When Callum agreed to take Julie’s twenty-four-hour shift, he’d been thinking more of being kind to a single mother who was somehow also completing training as a doctor than the fact that he would now be working two back-to-back on-call shifts. The hospital was running with perhaps a quarter of its usual efficiency because they were trying to restructure function around the influx of coronavirus cases, and every patient he saw seemed convinced that their cough was, without doubt, a sign that they were infected. It meant a lot more people needlessly showing up at Emergency, a lot more frustrated doctors, and, at least on Cal’s part, a whole lot less patience by this point in the shift. Which was unfortunate, because while he’d already been on his feet for over seventeen hours, he had more than thirty still to go before he was finished.
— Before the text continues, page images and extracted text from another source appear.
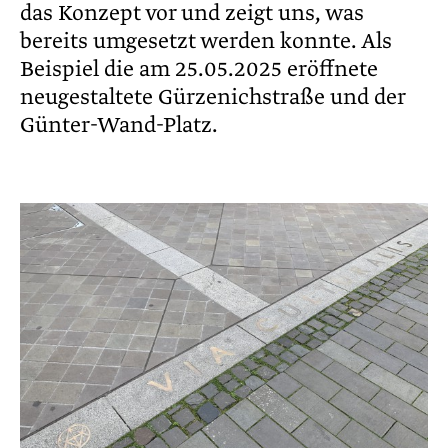
das Konzept vor und zeigt uns, was
bereits umgesetzt werden konnte. Als
Beispiel die am 25.05.2025 eröffnete
neugestaltete Gürzenichstraße und der
Günter-Wand-Platz.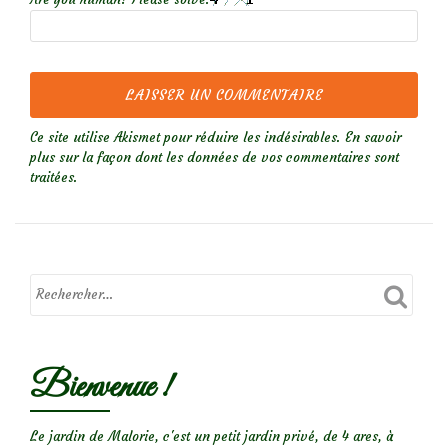
Ce site utilise Akismet pour réduire les indésirables.
En savoir
plus sur la façon dont les données de vos commentaires sont
traitées
.
Bienvenue !
Le jardin de Malorie, c'est un petit jardin privé, de 4 ares, à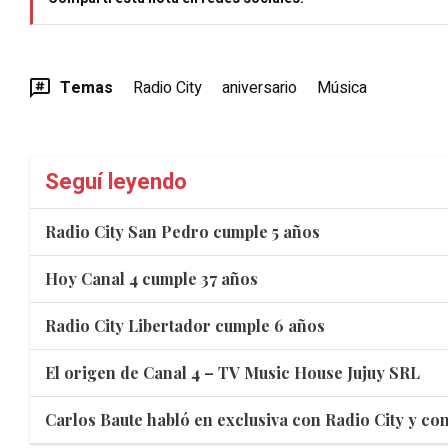
Temas
Radio City
aniversario
Música
Seguí leyendo
Radio City San Pedro cumple 5 años
Hoy Canal 4 cumple 37 años
Radio City Libertador cumple 6 años
El origen de Canal 4 – TV Music House Jujuy SRL
Carlos Baute habló en exclusiva con Radio City y con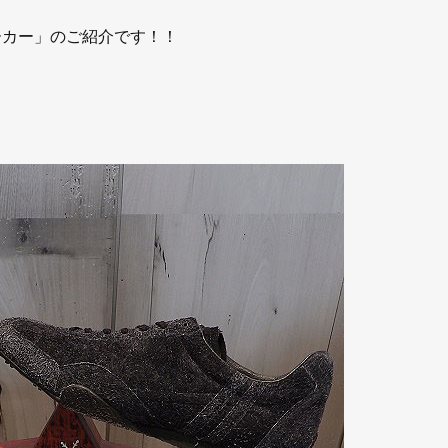
ーカー」のご紹介です！！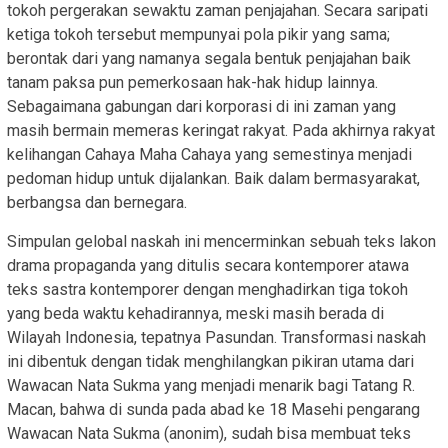
tokoh pergerakan sewaktu zaman penjajahan. Secara saripati
ketiga tokoh tersebut mempunyai pola pikir yang sama;
berontak dari yang namanya segala bentuk penjajahan baik
tanam paksa pun pemerkosaan hak-hak hidup lainnya.
Sebagaimana gabungan dari korporasi di ini zaman yang
masih bermain memeras keringat rakyat. Pada akhirnya rakyat
kelihangan Cahaya Maha Cahaya yang semestinya menjadi
pedoman hidup untuk dijalankan. Baik dalam bermasyarakat,
berbangsa dan bernegara.
Simpulan gelobal naskah ini mencerminkan sebuah teks lakon
drama propaganda yang ditulis secara kontemporer atawa
teks sastra kontemporer dengan menghadirkan tiga tokoh
yang beda waktu kehadirannya, meski masih berada di
Wilayah Indonesia, tepatnya Pasundan. Transformasi naskah
ini dibentuk dengan tidak menghilangkan pikiran utama dari
Wawacan Nata Sukma yang menjadi menarik bagi Tatang R.
Macan, bahwa di sunda pada abad ke 18 Masehi pengarang
Wawacan Nata Sukma (anonim), sudah bisa membuat teks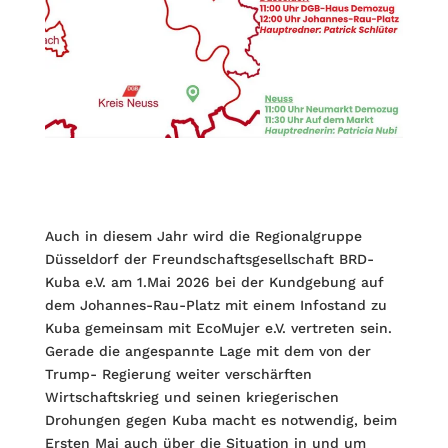
Auch in diesem Jahr wird die Regionalgruppe
Düsseldorf der Freundschaftsgesellschaft BRD-
Kuba e.V. am 1.Mai 2026 bei der Kundgebung auf
dem Johannes-Rau-Platz mit einem Infostand zu
Kuba gemeinsam mit EcoMujer e.V. vertreten sein.
Gerade die angespannte Lage mit dem von der
Trump- Regierung weiter verschärften
Wirtschaftskrieg und seinen kriegerischen
Drohungen gegen Kuba macht es notwendig, beim
Ersten Mai auch über die Situation in und um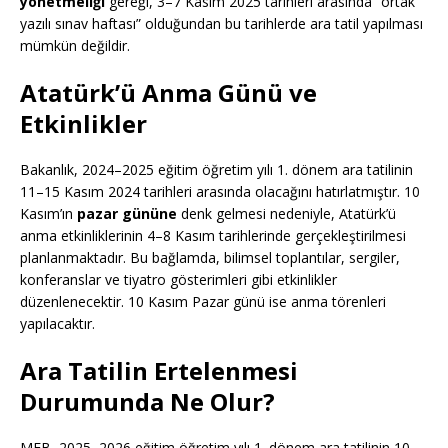
yönetmeliği
gereği, 3–7 Kasım 2025 tarihleri arasında “ortak
yazılı sınav haftası” olduğundan bu tarihlerde ara tatil yapılması
mümkün değildir.
Atatürk’ü Anma Günü ve
Etkinlikler
Bakanlık, 2024–2025 eğitim öğretim yılı 1. dönem ara tatilinin
11–15 Kasım 2024 tarihleri arasında olacağını hatırlatmıştır. 10
Kasım’ın
pazar gününe
denk gelmesi nedeniyle, Atatürk’ü
anma etkinliklerinin 4–8 Kasım tarihlerinde gerçekleştirilmesi
planlanmaktadır. Bu bağlamda, bilimsel toplantılar, sergiler,
konferanslar ve tiyatro gösterimleri gibi etkinlikler
düzenlenecektir. 10 Kasım Pazar günü ise anma törenleri
yapılacaktır.
Ara Tatilin Ertelenmesi
Durumunda Ne Olur?
MEB, 2025–2026 eğitim öğretim yılı 1. dönem ara tatilinin 10–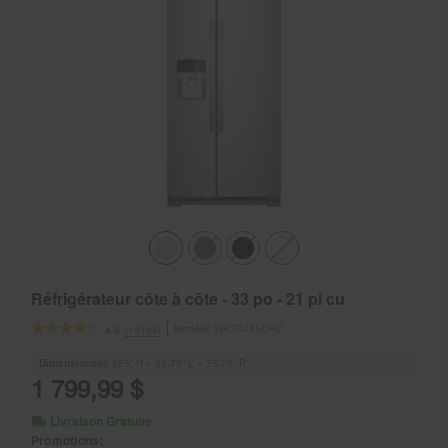
Réfrigérateur côte à côte - 33 po - 21 pi cu
Modèle:
WRS321SDHZ
(15108)
4.0
Dimensions
66.625” H × 32.75” L × 33.75” P
1 799,99 $
Livraison Gratuite
Promotions:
By this point in his shift, he could usually assuage his waning patience and growing fatigue with an extra-large coffee from the all-night café down the road—frantically obtained between patients—and a stern reminder to himself that he was now three-quarters of the way through his shift. Not this time. The ED was full to bursting, so there was no way he’d be able to sneak away between patients long enough to grab a coffee, and with the warnings from the WHO about viral communication, everything had to be sanitised twice over, extending the time taken to see each patient even more.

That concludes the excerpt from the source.